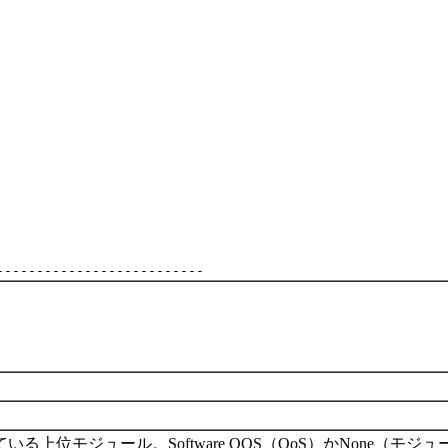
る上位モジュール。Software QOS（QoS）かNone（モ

++++++++

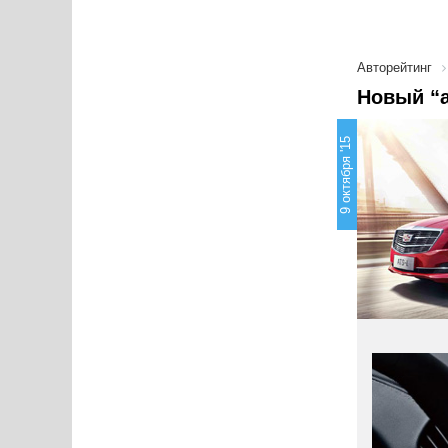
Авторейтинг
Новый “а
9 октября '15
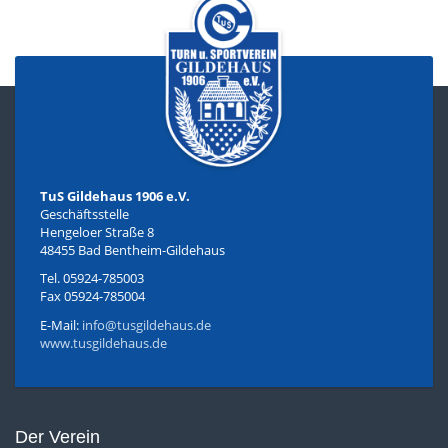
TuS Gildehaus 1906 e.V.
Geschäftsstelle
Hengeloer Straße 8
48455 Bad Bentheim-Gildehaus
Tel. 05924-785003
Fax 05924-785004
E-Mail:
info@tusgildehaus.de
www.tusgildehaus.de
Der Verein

++++++++

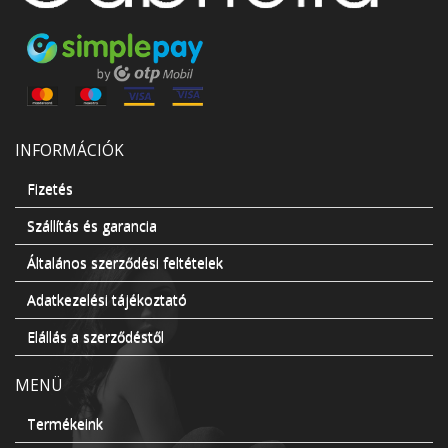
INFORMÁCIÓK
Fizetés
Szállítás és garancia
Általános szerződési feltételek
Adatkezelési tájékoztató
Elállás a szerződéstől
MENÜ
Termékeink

++++++++

Gather all lines from the records above in which "tusgildehaus" appears.

Task solution:
info@tusgildehaus.de
www.tusgildehaus.de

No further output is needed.